Manyonga and Samaai rise above their circumstances

TAKING A MOMENT: Gold medallist Luvo Manyonga, left, of South Africa and his silver medal-winning compatriot Ruswahl Samaai react after the mens long jump final at the London 2017 IAAF World Championships at the weekend. Picture: EPA

A boyhood rivalry reached a fantastic crescendo as Luvo Manyonga and Ruswahl Samaai shared a podium at the pinnacle of their sport at the Queen Elizabeth Olympic Park.

Manyonga produced a brilliant gold-medal performance with Samaai playing a supporting role in a glittering South African performance winning the bronze medal at the World Championships on Saturday.

It was a “super Saturday” for South Afirican track and field as Manyonga and Ruswahl Samaai claimed the country’s first double-medal haul in the same final at the global showpiece.

“Luvo was a drug addict, he just came back and won a freaking gold medal at the world championships and that is an amazing story, I had to walk 10 kilometres to the track and back every single day,” Samaai said.

“So what wouldn’t motivate you from this, and now both of us are sending on the podium not just representing ourselves but each and every person in the same circumstances we came through.”

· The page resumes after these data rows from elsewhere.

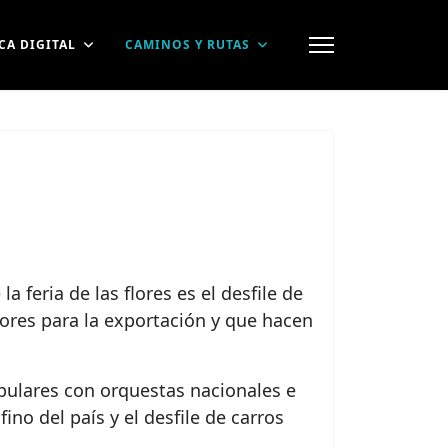
CA DIGITAL
CAMINOS Y RUTAS
 feria de las flores es el desfile de
flores para la exportación y que hacen
opulares con orquestas nacionales e
ino del país y el desfile de carros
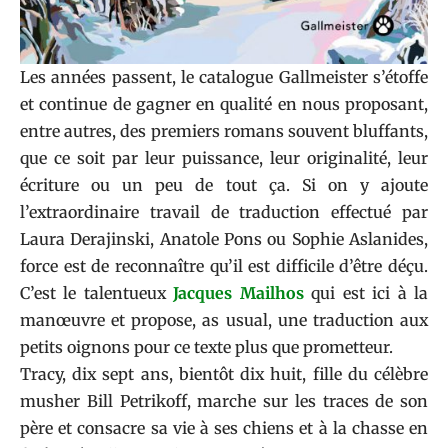
Les années passent, le catalogue
Gallmeister
s’étoffe
et continue de gagner en qualité en nous proposant,
entre autres, des premiers romans souvent bluffants,
que ce soit par leur puissance, leur originalité, leur
écriture ou un peu de tout ça. Si on y ajoute
l’extraordinaire travail de traduction effectué par
Laura Derajinski, Anatole Pons ou Sophie Aslanides,
force est de reconnaître qu’il est difficile d’être déçu.
C’est le talentueux
Jacques Mailhos
qui est ici à la
manœuvre et propose, as usual, une traduction aux
petits oignons pour ce texte plus que prometteur.
Tracy, dix sept ans, bientôt dix huit, fille du célèbre
musher Bill Petrikoff, marche sur les traces de son
père et consacre sa vie à ses chiens et à la chasse en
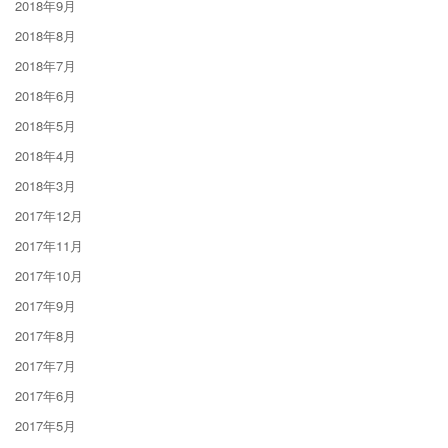
2018年9月
2018年8月
2018年7月
2018年6月
2018年5月
2018年4月
2018年3月
2017年12月
2017年11月
2017年10月
2017年9月
2017年8月
2017年7月
2017年6月
2017年5月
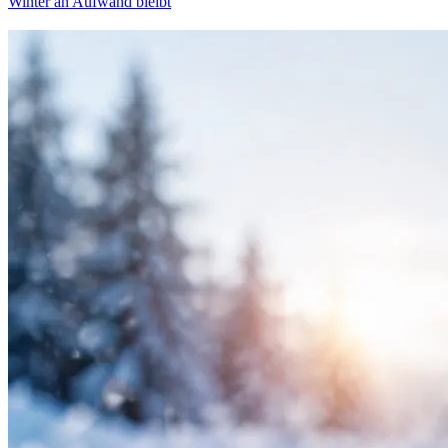
Winter an Aufwand bleibt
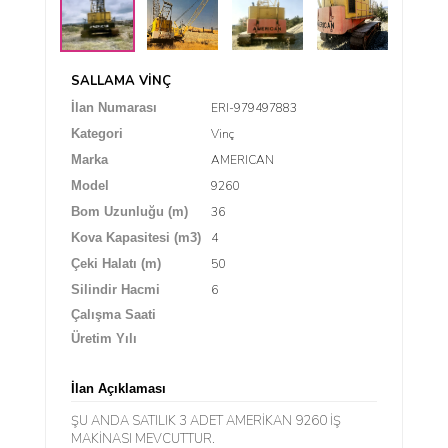
SALLAMA VİNÇ
ERI-979497883
İlan Numarası
Vinç
Kategori
AMERICAN
Marka
9260
Model
36
Bom Uzunluğu (m)
4
Kova Kapasitesi (m3)
50
Çeki Halatı (m)
6
Silindir Hacmi
Çalışma Saati
Üretim Yılı
İlan Açıklaması
ŞU ANDA SATILIK 3 ADET AMERİKAN 9260 İŞ
MAKİNASI MEVCUTTUR.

Manyonga and Samaai grew up 10 kilometres from each other in Paarl, and the long jump provided the escape route from an environment surrounded by drugs and gang-related violence.

On the one end Samaai had to navigate the harsh realities of life in Amstelhof while Manyonga was faced the same life in Mbekweni.
Samaai dedicated Saturday night double haul to the kids with the odds stacked against them but dare to dream.

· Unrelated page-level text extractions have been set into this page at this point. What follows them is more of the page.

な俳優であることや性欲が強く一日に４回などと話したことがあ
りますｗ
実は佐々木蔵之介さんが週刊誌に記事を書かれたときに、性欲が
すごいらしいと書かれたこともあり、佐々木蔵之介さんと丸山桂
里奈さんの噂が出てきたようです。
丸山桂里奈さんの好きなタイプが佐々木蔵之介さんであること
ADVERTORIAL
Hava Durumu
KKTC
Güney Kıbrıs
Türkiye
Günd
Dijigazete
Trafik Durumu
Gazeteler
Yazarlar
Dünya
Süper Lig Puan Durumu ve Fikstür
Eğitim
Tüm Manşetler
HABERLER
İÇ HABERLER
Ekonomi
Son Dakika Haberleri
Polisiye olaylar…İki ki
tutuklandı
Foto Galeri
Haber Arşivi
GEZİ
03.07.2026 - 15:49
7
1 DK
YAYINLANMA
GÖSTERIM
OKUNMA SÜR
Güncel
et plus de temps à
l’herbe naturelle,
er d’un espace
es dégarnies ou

“We represent so many people that believe in us and so many children out there that is looking for an escape,” Samaai said.
“This can represent their escape, if these guys can do it then we can also do it they just have to step up to their ability.”

For Manyonga, the victory meant he could finally close the book on a past that has been haunting him since 2012 when he received an 18-month ban for the use of a recreational drug.

“I feel awesome, it is a great feeling to be the world champion, now I don’t think about what happened in the past I jus think about tomorrow,” Manyonga said.

“Let’s rejoice what is going on now, I am the world champion and what happened yesterday doesn’t matter.”

Manyonga produced his winning jump of 8.48 metres on his second attempt but had flashes of déjà vu from the Rio Olympic Games where he missed out on the title by one centimetre.

“It was very emotional, and memories of last year came back into my mind and I was thinking what happened in Rio was going to happen again,” he said.

“But thank God it didn’t happen at these championships.”

As the competition progressed American horizontal jumper Jarrion Lawson, who chipped away at Manyonga’s lead but his final leap of 8.44m was only good enough for the silver.

Ruswahl had an equally nervy progression on the night as he slipped to fourth place despite opening with a good jump of 8.25m.
Two red flags added to his nerves but Samaai got his hand on the bronze on his fifth attempt with a jump of 8.27m before securing the third place with a final leap of 8.32m.